Checkered brick pattern on farm silos

Over Christmas, I drove with my family across Minnesota and Wisconsin. We passed quite a few small farms and I noticed that the silos always had a white and black/grey check pattern for two rows at the top. Most of the silos also had a domed cover, but some did not.

Does anyone know the purpose of this pattern and why some silos wouldn’t be covered? Seems like they’d be full of snow…

A brief history of tower silo construction.
http://www.goequinox.com/towersof.htm

A silo needs a cover.
link

another link

My guess as to why some of the silos didn’t seem to have a cover would be that either the farmer wasn’t using the silo that year, or that he was using a plain plastic sheet or cover of some kind, that wasn’t domed.

As for the checkerboard pattern, I know exactly what you’re talking about. I always assumed it was just artistic–nothing in the stuff I’ve been reading here mentions any particular technical reason for the pattern. I think even bricklayers like it to look nice.

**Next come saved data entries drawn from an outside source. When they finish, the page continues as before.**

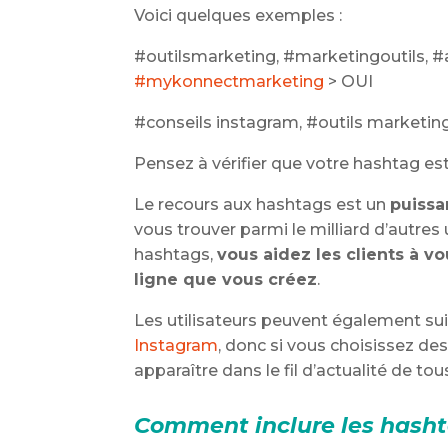
Voici quelques exemples :
#outilsmarketing, #marketingoutils, 
#mykonnectmarketing
> OUI
#conseils instagram, #outils marketi
Pensez à vérifier que votre hashtag est 
Le recours aux hashtags est un
puissa
vous trouver parmi le milliard d’autres 
hashtags,
vous aidez les clients à 
ligne que vous créez
.
Les utilisateurs peuvent également su
Instagram
, donc si vous choisissez d
apparaître dans le fil d’actualité de tou
Comment inclure les hasht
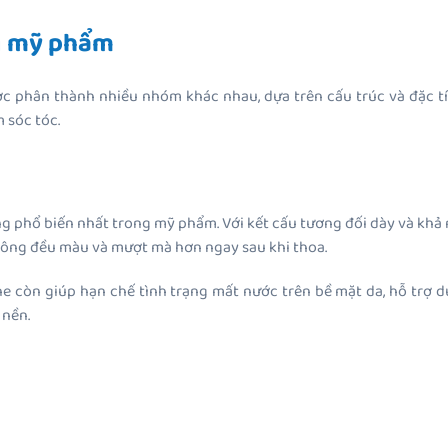
ng mỹ phẩm
c phân thành nhiều nhóm khác nhau, dựa trên cấu trúc và đặc tín
 sóc tóc.
g phổ biến nhất trong mỹ phẩm. Với kết cấu tương đối dày và khả 
trông đều màu và mượt mà hơn ngay sau khi thoa.
ne còn giúp hạn chế tình trạng mất nước trên bề mặt da, hỗ trợ 
 nền.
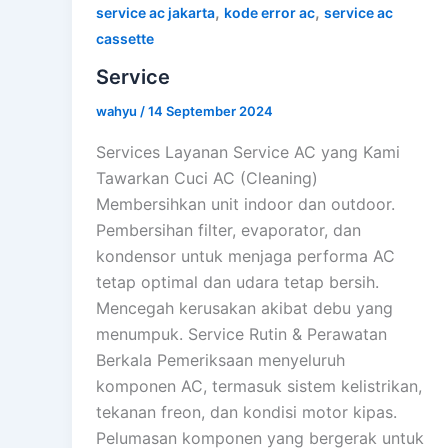
,
,
service ac jakarta
kode error ac
service ac
cassette
Service
wahyu
/
14 September 2024
Services Layanan Service AC yang Kami
Tawarkan Cuci AC (Cleaning)
Membersihkan unit indoor dan outdoor.
Pembersihan filter, evaporator, dan
kondensor untuk menjaga performa AC
tetap optimal dan udara tetap bersih.
Mencegah kerusakan akibat debu yang
menumpuk. Service Rutin & Perawatan
Berkala Pemeriksaan menyeluruh
komponen AC, termasuk sistem kelistrikan,
tekanan freon, dan kondisi motor kipas.
Pelumasan komponen yang bergerak untuk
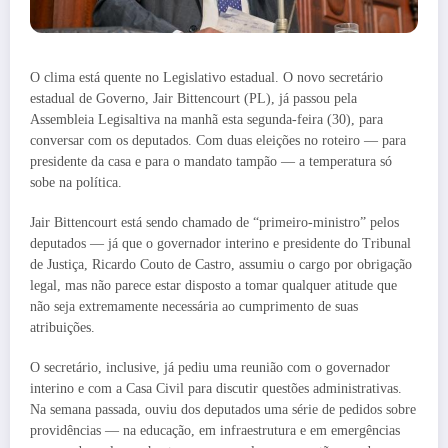
O clima está quente no Legislativo estadual. O novo secretário
estadual de Governo, Jair Bittencourt (PL), já passou pela
Assembleia Legisaltiva na manhã esta segunda-feira (30), para
conversar com os deputados. Com duas eleições no roteiro — para
presidente da casa e para o mandato tampão — a temperatura só
sobe na política.
Jair Bittencourt está sendo chamado de “primeiro-ministro” pelos
deputados — já que o governador interino e presidente do Tribunal
de Justiça, Ricardo Couto de Castro, assumiu o cargo por obrigação
legal, mas não parece estar disposto a tomar qualquer atitude que
não seja extremamente necessária ao cumprimento de suas
atribuições.
O secretário, inclusive, já pediu uma reunião com o governador
interino e com a Casa Civil para discutir questões administrativas.
Na semana passada, ouviu dos deputados uma série de pedidos sobre
providências — na educação, em infraestrutura e em emergências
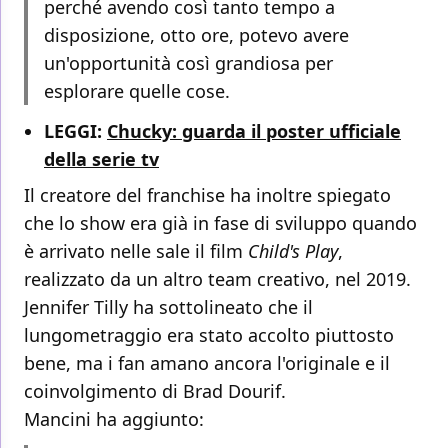
perché avendo così tanto tempo a
disposizione, otto ore, potevo avere
un'opportunità così grandiosa per
esplorare quelle cose.
LEGGI:
Chucky: guarda il poster ufficiale
della serie tv
Il creatore del franchise ha inoltre spiegato
che lo show era già in fase di sviluppo quando
è arrivato nelle sale il film
Child's Play
,
realizzato da un altro team creativo, nel 2019.
Jennifer Tilly ha sottolineato che il
lungometraggio era stato accolto piuttosto
bene, ma i fan amano ancora l'originale e il
coinvolgimento di Brad Dourif.
Mancini ha aggiunto:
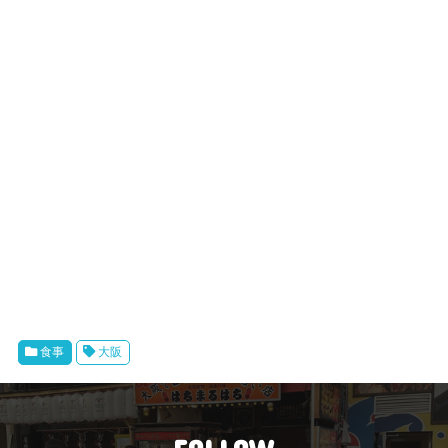
食事
大阪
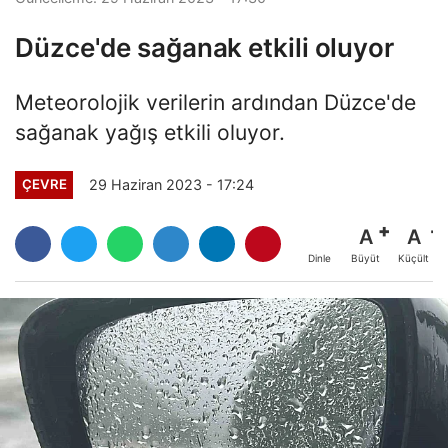
Düzce'de sağanak etkili oluyor
Meteorolojik verilerin ardından Düzce'de
sağanak yağış etkili oluyor.
29 Haziran 2023 - 17:24
ÇEVRE
A
A
Büyüt
Küçült
Dinle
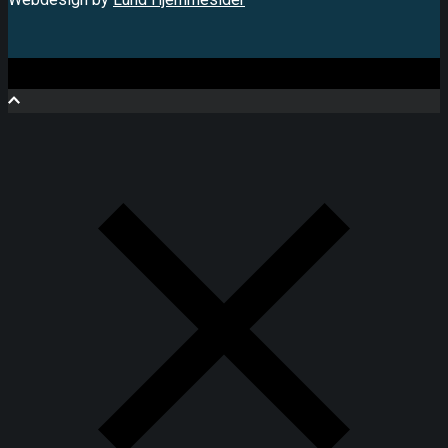
Close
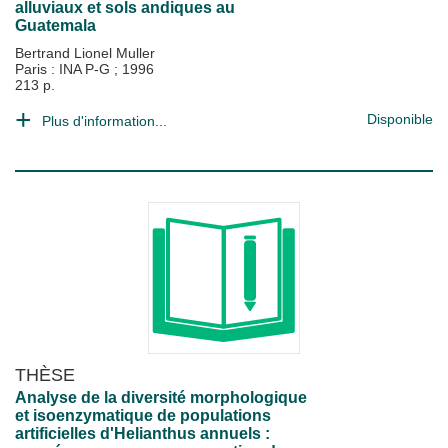
alluviaux et sols andiques au
Guatemala
Bertrand Lionel Muller
Paris : INA P-G
;
1996
213 p.
Disponible
Plus d'information...
THÈSE
Analyse de la diversité morphologique
et isoenzymatique de populations
artificielles d'Helianthus annuels :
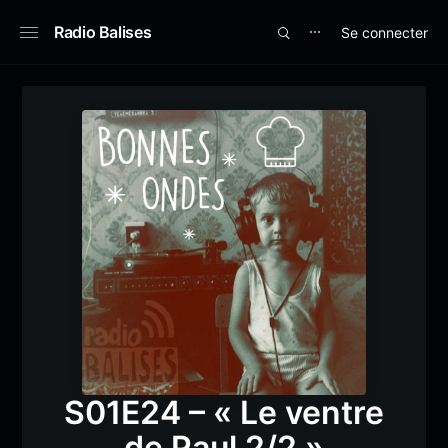
Radio Balises
Se connecter
⋯
S01E24 – « Le ventre
de Paul 2/2 »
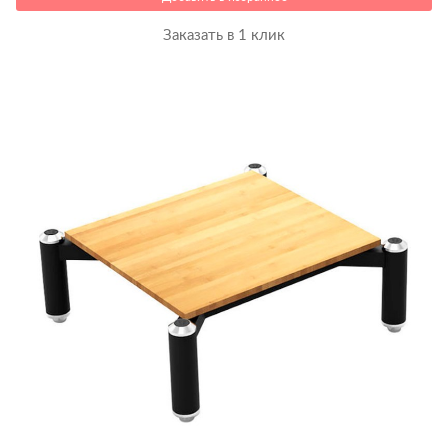
Заказать в 1 клик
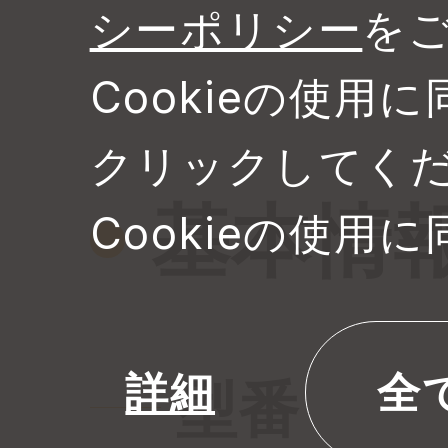
シーポリシー
を
Cookieの使
クリックしてく
基本情
Cookieの使用
詳細
全
型番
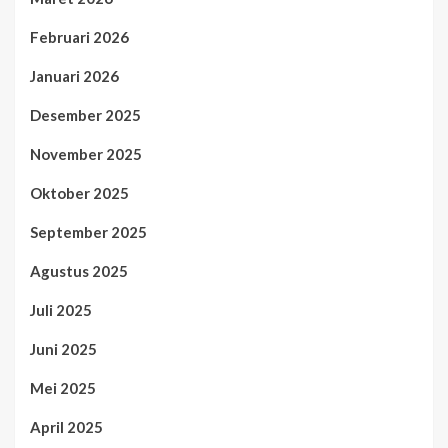
Februari 2026
Januari 2026
Desember 2025
November 2025
Oktober 2025
September 2025
Agustus 2025
Juli 2025
Juni 2025
Mei 2025
April 2025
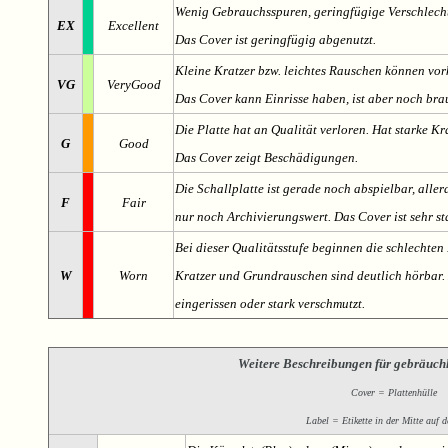
Wenig Gebrauchsspuren, geringfügige Verschlech
EX
Excellent
Das Cover ist geringfügig abgenutzt.
Kleine Kratzer bzw. leichtes Rauschen können v
VG
VeryGood
Das Cover kann Einrisse haben, ist aber noch br
Die Platte hat an Qualität verloren. Hat starke Kr
G
Good
Das Cover zeigt Beschädigungen.
Die Schallplatte ist gerade noch abspielbar, aller
F
Fair
nur noch Archivierungswert. Das Cover ist sehr s
Bei dieser Qualitätsstufe beginnen die schlechten 
W
Worn
Kratzer und Grundrauschen sind deutlich hörbar. D
eingerissen oder stark verschmutzt.
Weitere Beschreibungen für gebräuch
Cover = Plattenhülle
Label = Etikette in der Mitte auf d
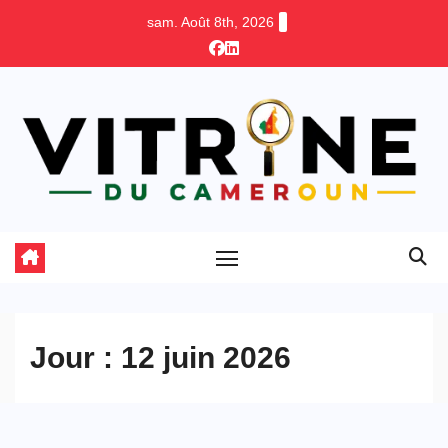
Skip
sam. Août 8th, 2026
to
content
Jour :
12 juin 2026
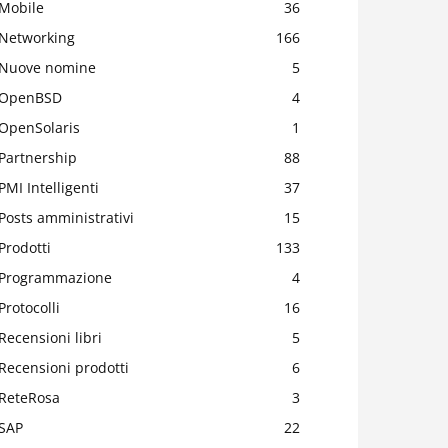
Mobile
36
Networking
166
Nuove nomine
5
OpenBSD
4
OpenSolaris
1
Partnership
88
PMI Intelligenti
37
Posts amministrativi
15
Prodotti
133
Programmazione
4
Protocolli
16
Recensioni libri
5
Recensioni prodotti
6
ReteRosa
3
SAP
22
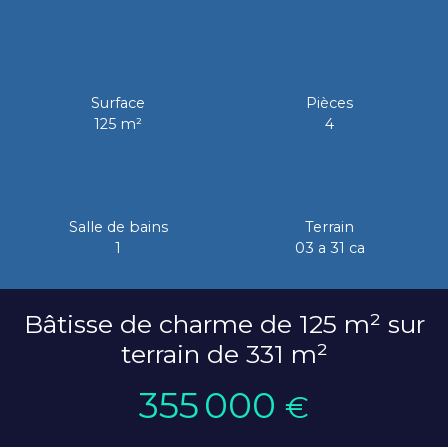
Surface
Pièces
125
m²
4
Salle de bains
Terrain
1
03 a 31 ca
Bâtisse de charme de 125 m² sur
terrain de 331 m²
355 000
€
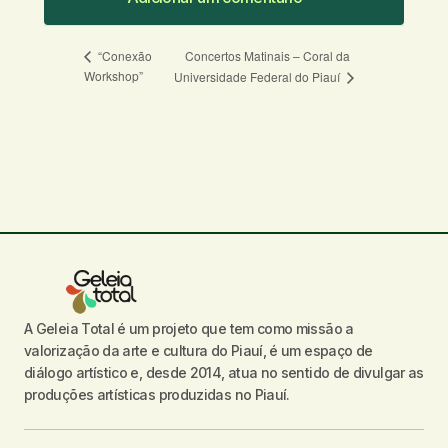
Adicionar um comentário
Concertos Matinais – Coral da
“Conexão
Workshop”
Universidade Federal do Piauí
O seu endereço de e-mail não será
publicado.
Campos obrigatórios são
marcados com
*
Comentário
*
A Geleia Total é um projeto que tem como missão a
Seu nome
*
valorização da arte e cultura do Piauí, é um espaço de
diálogo artístico e, desde 2014, atua no sentido de divulgar as
Seu e-mail
*
produções artísticas produzidas no Piauí.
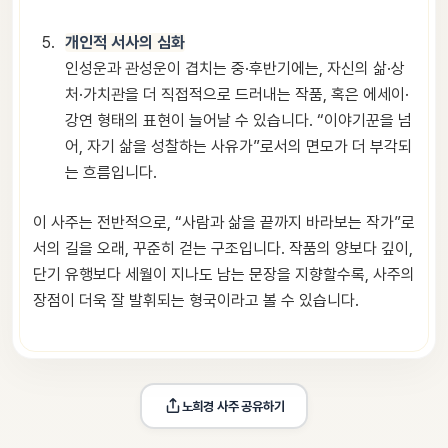
개인적 서사의 심화
인성운과 관성운이 겹치는 중·후반기에는, 자신의 삶·상
처·가치관을 더 직접적으로 드러내는 작품, 혹은 에세이·
강연 형태의 표현이 늘어날 수 있습니다. “이야기꾼을 넘
어, 자기 삶을 성찰하는 사유가”로서의 면모가 더 부각되
는 흐름입니다.
이 사주는 전반적으로, “사람과 삶을 끝까지 바라보는 작가”로
서의 길을 오래, 꾸준히 걷는 구조입니다. 작품의 양보다 깊이,
단기 유행보다 세월이 지나도 남는 문장을 지향할수록, 사주의
장점이 더욱 잘 발휘되는 형국이라고 볼 수 있습니다.
노희경
 사주 공유하기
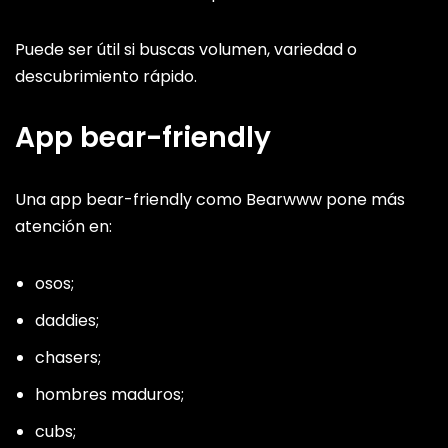
Puede ser útil si buscas volumen, variedad o
descubrimiento rápido.
App bear-friendly
Una app bear-friendly como Bearwww pone más
atención en:
osos;
daddies;
chasers;
hombres maduros;
cubs;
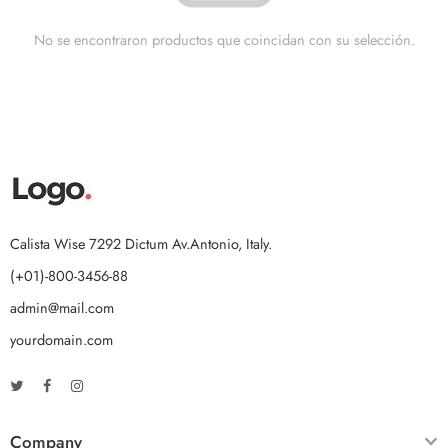
No se encontraron productos que coincidan con su selección.
Calista Wise 7292 Dictum Av.Antonio, Italy.
(+01)-800-3456-88
admin@mail.com
yourdomain.com
Company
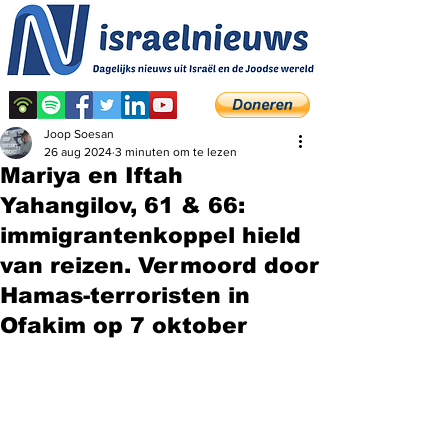
Joop Soesan
26 aug 2024
3 minuten om te lezen
Mariya en Iftah
Yahangilov, 61 & 66:
immigrantenkoppel hield
van reizen. Vermoord door
Hamas-terroristen in
Ofakim op 7 oktober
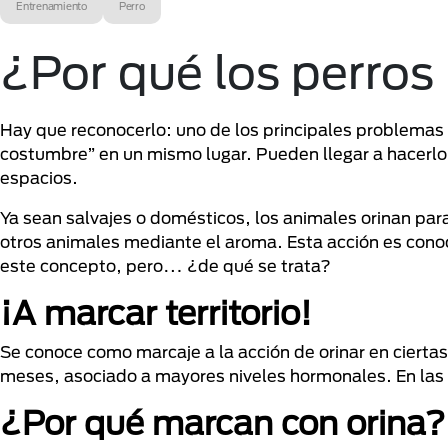
Entrenamiento
Perro
¿Por qué los perros 
Hay que reconocerlo: uno de los principales problemas 
costumbre” en un mismo lugar. Pueden llegar a hacerl
espacios.
Ya sean salvajes o domésticos, los animales orinan par
otros animales mediante el aroma. Esta acción es con
este concepto, pero… ¿de qué se trata?
¡A marcar territorio!
Se conoce como marcaje a la acción de orinar en ciertas
meses, asociado a mayores niveles hormonales. En las
¿Por qué marcan con orina?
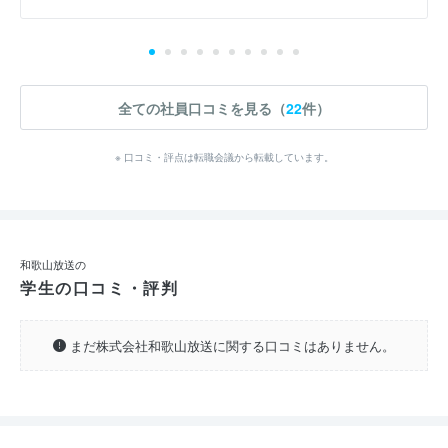
全ての社員口コミを見る（
22
件）
※ 口コミ・評点は転職会議から転載しています。
和歌山放送の
学生の口コミ・評判
まだ株式会社和歌山放送に関する口コミはありません。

Miscellaneous stuff about silos from the International Silo Safety Conference that’s fascinating if you like that sort of thing and you have 30 minutes with nothing better to do.
still another link

[Note: I fixed the links. -manhattan]

[Edited by manhattan on 12-27-2000 at 07:31 PM]

Shoot, I got so involved Copy and Pasting that I forgot about the really long link messy word wrap bug. Could some kind moderator fix that? Thank you. :o

It strikes me that the checkerboard pattern might be a throwback to the old barnstorming days. A silo was usually the tallest object on the farm. Maybe it was to provide low level tree-hopping flyers some warning.

What would help to confirm this is if the pattern only appeared after the advent of flight.

Farmers like decorative ornamentation just like anybody else, and to show up the neighbors too.

Side note: The silo company would install a large wind vane on the silos around here when you made the last payment. My uncle would be driving down the road, and all of a sudden he’d shout out. “He’s got his third silo paid for already.”